College students want to feel exclusive and expect full transparency during these challenging times. As a result, many institutions have developed a COVID-19-specific landing page on their website, student portal, or social media group. Although not every update or statistic contains positive news, keeping students informed is the objective. It is okay not always to have the answers, but clear communication is vital.
COVID-19 changed students' relationships with technology in more ways than ever. Students have been subliminally trained to expect options in the educational delivery, and colleges and universities must provide different ways for students to learn and avoid the generic one-size-fits-all demographic.
Think back to Fall 2020. Secondary schools and colleges=-throughout the world had a clear choice: Pivot to an online or hybrid model or risk shutting down the campus for good. The pandemic has changed college and university life in so many ways, and most of these students seem to appreciate this shift.
Not only this, but today's students also want flexibility. In Keystone Academic Solutions' State of Student Recruitment USA 2021, 37 percent of potential students said they were interested in the flexible or hybrid learning model. We might think that this is the first time a shift has happened, but the idea of modifying the traditional model has been happening in smaller geographic pockets long before "social distancing" and COVID-19.
The EPIC (empower personalize, innovate, collaborate) program at Mountain House High School in California was developed to meet the needs of more students, allowing them to earn the credits required for a high-school diploma while preparing to enter the workforce after graduation.

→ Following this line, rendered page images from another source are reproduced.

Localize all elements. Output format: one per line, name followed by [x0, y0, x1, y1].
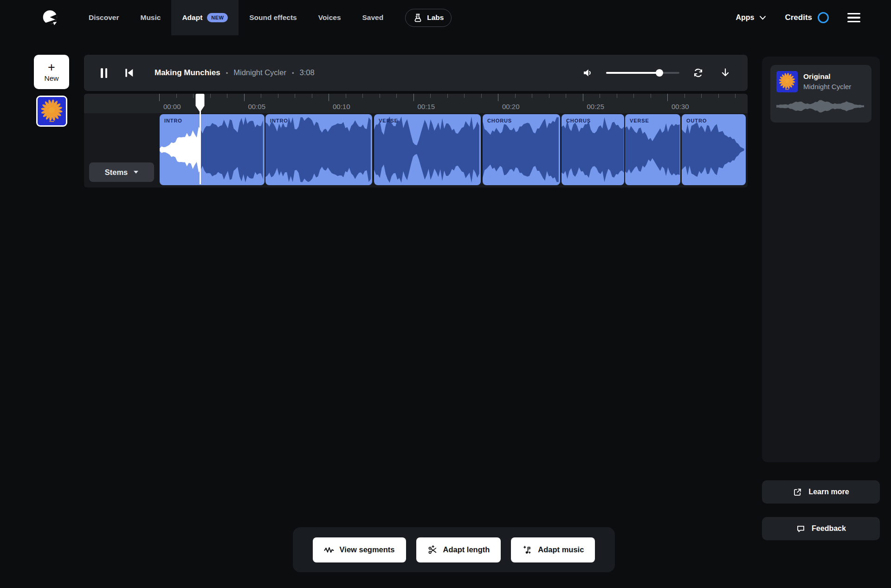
volume-slider[interactable] — [606, 72, 679, 74]
ruler-time-label: 00:15 — [418, 103, 435, 110]
ruler-minor-tick — [210, 94, 211, 98]
original-card-text: Original Midnight Cycler — [803, 71, 851, 90]
ruler-time-label: 00:10 — [333, 103, 350, 110]
segment-waveform — [562, 114, 624, 185]
waveform-icon — [324, 546, 334, 554]
nav-item-label: Voices — [318, 13, 341, 22]
segment-label: VERSE — [379, 118, 398, 123]
adapt-length-button[interactable]: Adapt length — [416, 537, 501, 562]
segment-waveform — [374, 114, 481, 185]
nav-item-label: Discover — [89, 13, 119, 22]
player-bar: Making Munchies • Midnight Cycler • 3:08 — [84, 55, 748, 91]
playhead[interactable] — [195, 94, 205, 115]
nav-item-label: Music — [140, 13, 161, 22]
track-artist: Midnight Cycler — [233, 68, 286, 77]
ruler-minor-tick — [481, 94, 482, 98]
credits-ring-icon — [818, 12, 829, 23]
track-title: Making Munchies — [155, 68, 220, 78]
download-button[interactable] — [720, 67, 731, 78]
ruler-minor-tick — [261, 94, 261, 98]
pause-icon — [101, 68, 103, 78]
ruler-major-tick — [667, 94, 668, 101]
brand-logo[interactable] — [42, 9, 58, 26]
labs-label: Labs — [427, 13, 444, 22]
segment-intro-1[interactable]: INTRO — [265, 114, 372, 185]
segment-label: VERSE — [630, 118, 649, 123]
timeline: 00:0000:0500:1000:1500:2000:2500:30 INTR… — [84, 94, 748, 187]
loop-icon — [692, 67, 704, 78]
segment-verse-2[interactable]: VERSE — [374, 114, 481, 185]
nav-item-sound-effects[interactable]: Sound effects — [239, 0, 307, 35]
ruler-minor-tick — [633, 94, 634, 98]
view-segments-button[interactable]: View segments — [313, 537, 406, 562]
adapt-music-button[interactable]: Adapt music — [511, 537, 595, 562]
epidemic-sound-logo-icon — [42, 9, 58, 26]
nav-item-saved[interactable]: Saved — [352, 0, 394, 35]
new-project-button[interactable]: + New — [34, 55, 69, 89]
nav-item-adapt[interactable]: Adapt NEW — [171, 0, 239, 35]
segment-label: OUTRO — [686, 118, 707, 123]
chat-bubble-icon — [796, 524, 806, 534]
nav-item-label: Saved — [362, 13, 384, 22]
nav-item-label: Sound effects — [249, 13, 297, 22]
volume-button[interactable] — [582, 67, 593, 78]
hamburger-menu-button[interactable] — [847, 11, 860, 24]
adapt-length-label: Adapt length — [443, 545, 490, 554]
album-art-flower — [776, 71, 798, 92]
ruler-minor-tick — [227, 94, 227, 98]
ruler-minor-tick — [295, 94, 295, 98]
plus-icon: + — [48, 61, 55, 74]
stems-label: Stems — [105, 168, 128, 177]
new-button-label: New — [44, 74, 58, 83]
scissors-icon — [427, 545, 438, 555]
versions-sidebar: Original Midnight Cycler — [762, 57, 880, 462]
credits-button[interactable]: Credits — [785, 12, 829, 23]
pause-button[interactable] — [101, 68, 107, 78]
ruler-time-label: 00:20 — [502, 103, 520, 110]
ruler[interactable]: 00:0000:0500:1000:1500:2000:2500:30 — [84, 94, 748, 113]
segment-chorus-4[interactable]: CHORUS — [562, 114, 624, 185]
nav-item-label: Adapt — [182, 13, 202, 22]
skip-to-start-icon — [124, 68, 134, 78]
ruler-minor-tick — [701, 94, 702, 98]
learn-more-button[interactable]: Learn more — [762, 480, 880, 504]
segment-outro-6[interactable]: OUTRO — [682, 114, 746, 185]
player-controls-right — [582, 67, 731, 78]
separator-dot: • — [226, 70, 228, 77]
adapt-music-label: Adapt music — [538, 545, 584, 554]
ruler-minor-tick — [651, 94, 651, 98]
apps-menu-button[interactable]: Apps — [736, 13, 766, 22]
new-badge: NEW — [207, 13, 228, 22]
nav-item-voices[interactable]: Voices — [308, 0, 352, 35]
segment-verse-5[interactable]: VERSE — [625, 114, 680, 185]
ruler-major-tick — [159, 94, 160, 101]
segment-intro-0[interactable]: INTRO — [160, 114, 265, 185]
segment-chorus-3[interactable]: CHORUS — [483, 114, 560, 185]
loop-button[interactable] — [692, 67, 704, 78]
view-segments-label: View segments — [340, 545, 395, 554]
ruler-minor-tick — [312, 94, 312, 98]
stems-dropdown[interactable]: Stems — [89, 162, 154, 182]
nav-item-music[interactable]: Music — [129, 0, 171, 35]
segment-waveform — [483, 114, 560, 185]
segment-label: INTRO — [164, 118, 182, 123]
playhead-marker-icon — [195, 94, 205, 113]
segment-waveform — [265, 114, 372, 185]
segment-waveform — [160, 114, 265, 185]
original-version-card[interactable]: Original Midnight Cycler — [770, 65, 872, 123]
ruler-minor-tick — [515, 94, 516, 98]
volume-slider-thumb[interactable] — [656, 69, 663, 77]
ruler-major-tick — [583, 94, 583, 101]
volume-slider-fill — [606, 72, 659, 74]
original-subtitle: Midnight Cycler — [803, 83, 851, 90]
nav-item-discover[interactable]: Discover — [78, 0, 129, 35]
ruler-major-tick — [329, 94, 329, 101]
project-thumbnail[interactable] — [36, 96, 67, 127]
ruler-minor-tick — [176, 94, 177, 98]
segment-label: INTRO — [270, 118, 288, 123]
caret-down-icon — [134, 171, 138, 174]
labs-button[interactable]: Labs — [405, 9, 452, 27]
feedback-button[interactable]: Feedback — [762, 517, 880, 540]
volume-icon — [582, 67, 593, 78]
skip-to-start-button[interactable] — [124, 68, 134, 78]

In addition, Ivy League universities are picking up on the community college model by offering part-time study courses at institutions like Cornell University. Their motto is "continue your education, further your career, or simply have fun learning something new." Rather than graduating in four years, the concept of learning as you live has made its way past college campuses. With websites like Coursera, Udemy, edX, and LinkedIn Learning, anyone can add a line to their resume's education section without even enrolling in a college or university.
People with Purpose
Many colleges and universities talk about making the world a better place, but how? Given today's social, environmental, financial, and political global challenges, prospective college students have a lot on their plates as future leaders. Students want to know their tuition dollars are going to a globally conscious institution that inspires their dreams. By investing in causes greater than their interests, institutions prove their value to students looking to invest in their education.
In the wake of international equal rights protests, LGBTQ opportunities, global warming initiatives, and public health issues, the world has changed over the last decade. Through the power of social media, students are more active than ever before and have their hearts set on fixing a troubled world. They want to go to college with similar goals and aspirations. Some universities are better than others regarding minority student support, LGBTQ inclusion, "go green" campaigns, and groundbreaking charities and community outreach. Where does your institution stand?

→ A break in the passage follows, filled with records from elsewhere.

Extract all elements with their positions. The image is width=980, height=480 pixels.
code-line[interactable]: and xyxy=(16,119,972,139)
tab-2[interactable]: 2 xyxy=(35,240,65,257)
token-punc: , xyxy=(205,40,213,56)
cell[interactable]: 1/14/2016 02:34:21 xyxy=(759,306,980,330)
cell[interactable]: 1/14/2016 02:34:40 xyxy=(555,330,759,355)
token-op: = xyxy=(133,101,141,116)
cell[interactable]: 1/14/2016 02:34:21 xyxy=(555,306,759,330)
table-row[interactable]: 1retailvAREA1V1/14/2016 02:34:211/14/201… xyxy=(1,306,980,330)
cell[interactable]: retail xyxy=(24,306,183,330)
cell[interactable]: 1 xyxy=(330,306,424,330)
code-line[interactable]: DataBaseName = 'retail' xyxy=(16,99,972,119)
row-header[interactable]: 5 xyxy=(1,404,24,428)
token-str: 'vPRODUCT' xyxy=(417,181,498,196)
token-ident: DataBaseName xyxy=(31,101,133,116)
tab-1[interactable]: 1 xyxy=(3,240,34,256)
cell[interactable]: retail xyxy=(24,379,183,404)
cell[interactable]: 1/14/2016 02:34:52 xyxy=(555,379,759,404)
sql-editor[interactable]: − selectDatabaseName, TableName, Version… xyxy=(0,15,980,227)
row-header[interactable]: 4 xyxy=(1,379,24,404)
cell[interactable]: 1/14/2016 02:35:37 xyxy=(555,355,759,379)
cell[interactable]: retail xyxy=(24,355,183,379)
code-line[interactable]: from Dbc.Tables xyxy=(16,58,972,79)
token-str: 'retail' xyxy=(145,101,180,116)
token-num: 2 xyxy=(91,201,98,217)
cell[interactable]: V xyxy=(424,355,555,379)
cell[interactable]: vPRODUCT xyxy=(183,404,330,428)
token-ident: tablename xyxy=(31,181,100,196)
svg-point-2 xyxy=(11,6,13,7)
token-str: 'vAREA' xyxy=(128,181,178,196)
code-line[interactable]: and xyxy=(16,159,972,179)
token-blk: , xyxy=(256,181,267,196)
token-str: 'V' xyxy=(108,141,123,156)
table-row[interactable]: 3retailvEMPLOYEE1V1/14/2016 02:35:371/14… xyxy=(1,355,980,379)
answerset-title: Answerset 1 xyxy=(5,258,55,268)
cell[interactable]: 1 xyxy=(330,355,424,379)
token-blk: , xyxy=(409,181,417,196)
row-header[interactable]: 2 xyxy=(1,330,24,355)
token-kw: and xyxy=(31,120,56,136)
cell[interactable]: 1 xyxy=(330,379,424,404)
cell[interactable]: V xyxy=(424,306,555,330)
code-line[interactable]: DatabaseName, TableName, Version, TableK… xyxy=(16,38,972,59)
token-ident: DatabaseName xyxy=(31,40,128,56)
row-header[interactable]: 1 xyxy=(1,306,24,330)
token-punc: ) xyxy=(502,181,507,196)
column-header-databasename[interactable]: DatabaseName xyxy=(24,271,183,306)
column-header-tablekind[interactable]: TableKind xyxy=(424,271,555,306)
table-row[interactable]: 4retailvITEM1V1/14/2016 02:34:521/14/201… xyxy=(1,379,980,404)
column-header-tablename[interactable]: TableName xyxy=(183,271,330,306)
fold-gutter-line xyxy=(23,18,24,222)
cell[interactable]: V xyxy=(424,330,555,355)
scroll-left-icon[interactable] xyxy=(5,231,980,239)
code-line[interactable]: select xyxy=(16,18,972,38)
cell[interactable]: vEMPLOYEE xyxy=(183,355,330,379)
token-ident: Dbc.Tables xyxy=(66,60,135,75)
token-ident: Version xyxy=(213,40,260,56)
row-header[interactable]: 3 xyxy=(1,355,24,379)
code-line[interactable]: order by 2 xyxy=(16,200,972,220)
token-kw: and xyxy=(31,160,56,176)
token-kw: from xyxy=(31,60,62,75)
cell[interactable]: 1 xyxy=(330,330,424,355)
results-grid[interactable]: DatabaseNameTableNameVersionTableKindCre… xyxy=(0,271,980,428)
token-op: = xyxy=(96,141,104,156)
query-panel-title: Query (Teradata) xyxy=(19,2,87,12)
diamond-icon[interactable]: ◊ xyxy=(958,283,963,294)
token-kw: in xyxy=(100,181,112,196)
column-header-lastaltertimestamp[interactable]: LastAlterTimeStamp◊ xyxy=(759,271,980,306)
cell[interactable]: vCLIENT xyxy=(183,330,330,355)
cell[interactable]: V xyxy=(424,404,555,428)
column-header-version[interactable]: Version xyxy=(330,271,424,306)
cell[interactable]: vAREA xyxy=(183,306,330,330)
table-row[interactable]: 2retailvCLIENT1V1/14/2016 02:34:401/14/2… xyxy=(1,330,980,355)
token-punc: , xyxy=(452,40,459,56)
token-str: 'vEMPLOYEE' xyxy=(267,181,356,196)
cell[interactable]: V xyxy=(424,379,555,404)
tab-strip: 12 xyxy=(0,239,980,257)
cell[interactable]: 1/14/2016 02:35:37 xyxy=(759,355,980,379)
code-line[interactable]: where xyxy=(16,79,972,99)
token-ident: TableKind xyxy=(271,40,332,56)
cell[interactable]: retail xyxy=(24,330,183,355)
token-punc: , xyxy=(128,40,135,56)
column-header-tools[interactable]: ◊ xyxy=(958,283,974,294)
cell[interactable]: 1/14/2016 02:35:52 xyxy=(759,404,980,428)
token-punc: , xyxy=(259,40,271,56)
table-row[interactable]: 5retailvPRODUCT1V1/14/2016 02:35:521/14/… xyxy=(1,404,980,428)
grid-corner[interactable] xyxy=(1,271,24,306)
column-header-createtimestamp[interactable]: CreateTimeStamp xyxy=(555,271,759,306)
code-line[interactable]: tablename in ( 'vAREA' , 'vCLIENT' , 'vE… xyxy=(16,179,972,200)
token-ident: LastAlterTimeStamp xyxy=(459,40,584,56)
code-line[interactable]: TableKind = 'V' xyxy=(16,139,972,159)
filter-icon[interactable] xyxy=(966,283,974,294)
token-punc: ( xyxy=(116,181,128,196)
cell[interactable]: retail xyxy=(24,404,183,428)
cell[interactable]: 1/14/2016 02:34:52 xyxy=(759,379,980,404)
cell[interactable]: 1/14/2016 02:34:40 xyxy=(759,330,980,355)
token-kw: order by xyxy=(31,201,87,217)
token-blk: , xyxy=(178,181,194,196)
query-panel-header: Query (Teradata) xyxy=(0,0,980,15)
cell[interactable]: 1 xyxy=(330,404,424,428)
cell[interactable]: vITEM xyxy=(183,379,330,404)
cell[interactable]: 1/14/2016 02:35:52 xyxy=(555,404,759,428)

Catering to every incoming student and their family is impossible. Instead of trying to be everything for everyone, focus on progress before perfection and listen to your community. One of the best ways to know what your students expect from their college experience is to send out a survey to students based on their matriculation status. You'll likely find first-year students have different goals and aspirations than their upper-class counterparts. Still, in the end, everyone has a specific purpose they are hoping to accomplish on their college campus and beyond.